> **THE DATA**:
"""

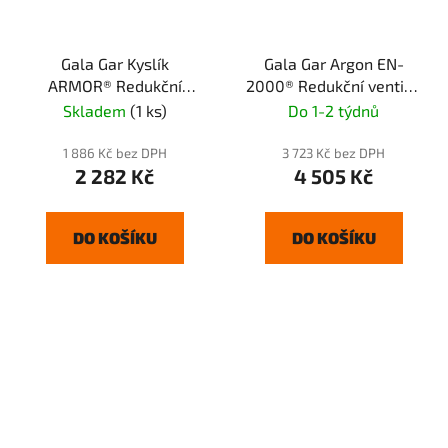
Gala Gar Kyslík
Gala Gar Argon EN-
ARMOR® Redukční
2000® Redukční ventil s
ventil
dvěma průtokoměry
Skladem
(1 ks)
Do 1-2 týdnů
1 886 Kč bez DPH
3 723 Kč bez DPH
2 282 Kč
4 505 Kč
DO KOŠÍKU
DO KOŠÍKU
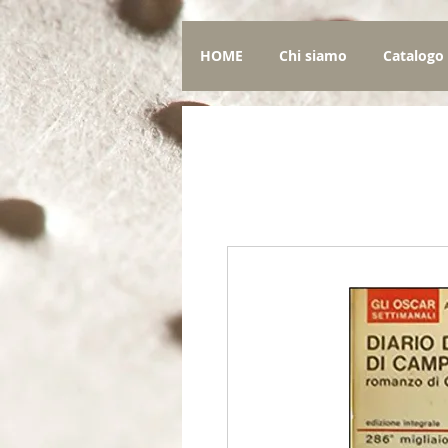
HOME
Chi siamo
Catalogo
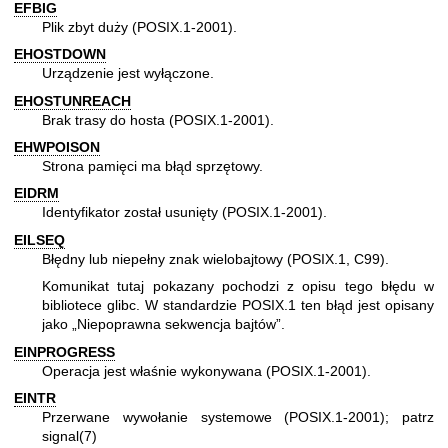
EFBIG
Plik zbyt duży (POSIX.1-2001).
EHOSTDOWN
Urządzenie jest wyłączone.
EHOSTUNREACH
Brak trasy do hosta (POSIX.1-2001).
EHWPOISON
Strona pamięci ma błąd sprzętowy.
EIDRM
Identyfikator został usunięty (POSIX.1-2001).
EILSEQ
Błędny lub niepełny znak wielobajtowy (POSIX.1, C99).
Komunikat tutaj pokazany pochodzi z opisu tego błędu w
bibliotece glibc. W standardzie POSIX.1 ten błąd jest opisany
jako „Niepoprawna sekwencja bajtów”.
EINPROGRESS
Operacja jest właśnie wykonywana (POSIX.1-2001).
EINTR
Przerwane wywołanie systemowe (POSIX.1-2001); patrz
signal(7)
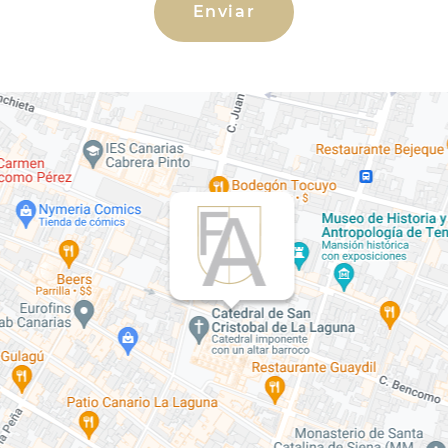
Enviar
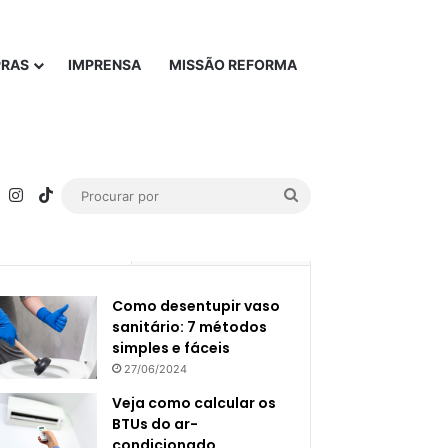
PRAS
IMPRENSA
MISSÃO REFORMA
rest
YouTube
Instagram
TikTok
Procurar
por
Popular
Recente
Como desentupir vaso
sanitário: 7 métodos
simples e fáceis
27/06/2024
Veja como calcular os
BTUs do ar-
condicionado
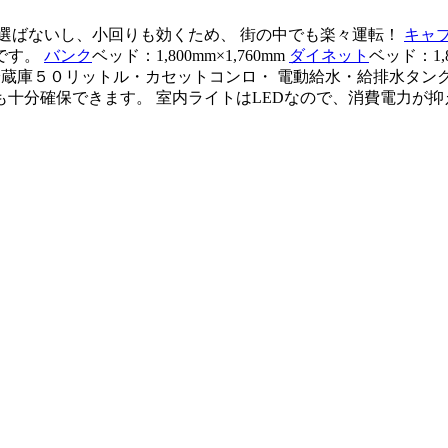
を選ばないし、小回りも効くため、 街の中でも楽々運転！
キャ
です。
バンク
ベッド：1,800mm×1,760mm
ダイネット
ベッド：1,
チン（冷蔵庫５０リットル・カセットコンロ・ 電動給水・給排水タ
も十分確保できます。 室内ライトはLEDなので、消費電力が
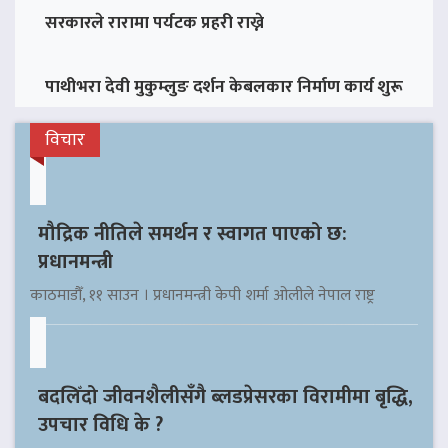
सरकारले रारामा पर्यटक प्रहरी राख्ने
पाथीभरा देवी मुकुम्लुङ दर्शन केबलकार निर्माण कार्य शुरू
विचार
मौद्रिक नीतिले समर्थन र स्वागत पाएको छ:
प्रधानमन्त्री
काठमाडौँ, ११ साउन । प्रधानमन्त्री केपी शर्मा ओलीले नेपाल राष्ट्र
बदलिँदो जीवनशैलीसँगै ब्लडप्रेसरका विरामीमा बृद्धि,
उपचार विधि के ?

"""

> **TASK TO CARRY OUT**: Restate the full listing word for word, excluding images.

> **RESULT FOR THIS TASK**:
Gala Gar Kyslík
Gala Gar Argon EN-
ARMOR® Redukční
2000® Redukční ventil s
ventil
dvěma průtokoměry
Skladem
(1 ks)
Do 1-2 týdnů
1 886 Kč bez DPH
3 723 Kč bez DPH
2 282 Kč
4 505 Kč
DO KOŠÍKU
DO KOŠÍKU
HOME
Chi siamo
Catalogo
EFBIG
Plik zbyt duży (POSIX.1-2001).
EHOSTDOWN
Urządzenie jest wyłączone.
EHOSTUNREACH
Brak trasy do hosta (POSIX.1-2001).
EHWPOISON
Strona pamięci ma błąd sprzętowy.
EIDRM
Identyfikator został usunięty (POSIX.1-2001).
EILSEQ
Błędny lub niepełny znak wielobajtowy (POSIX.1, C99).
Komunikat tutaj pokazany pochodzi z opisu tego błędu w
bibliotece glibc. W standardzie POSIX.1 ten błąd jest opisany
jako „Niepoprawna sekwencja bajtów”.
EINPROGRESS
Operacja jest właśnie wykonywana (POSIX.1-2001).
EINTR
Przerwane wywołanie systemowe (POSIX.1-2001); patrz
signal(7)
Enviar
PRAS
IMPRENSA
MISSÃO REFORMA
rest
YouTube
Instagram
TikTok
Procurar
por
Popular
Recente
Como desentupir vaso
sanitário: 7 métodos
simples e fáceis
27/06/2024
Veja como calcular os
BTUs do ar-
condicionado
を選ばないし、小回りも効くため、 街の中でも楽々運転！
キャ
です。
バンク
ベッド：1,800mm×1,760mm
ダイネット
ベッド：1,
チン（冷蔵庫５０リットル・カセットコンロ・ 電動給水・給排水タ
も十分確保できます。 室内ライトはLEDなので、消費電力が
सरकारले रारामा पर्यटक प्रहरी राख्ने
पाथीभरा देवी मुकुम्लुङ दर्शन केबलकार निर्माण कार्य शुरू
विचार
मौद्रिक नीतिले समर्थन र स्वागत पाएको छ:
प्रधानमन्त्री
काठमाडौँ, ११ साउन । प्रधानमन्त्री केपी शर्मा ओलीले नेपाल राष्ट्र
बदलिँदो जीवनशैलीसँगै ब्लडप्रेसरका विरामीमा बृद्धि,
उपचार विधि के ?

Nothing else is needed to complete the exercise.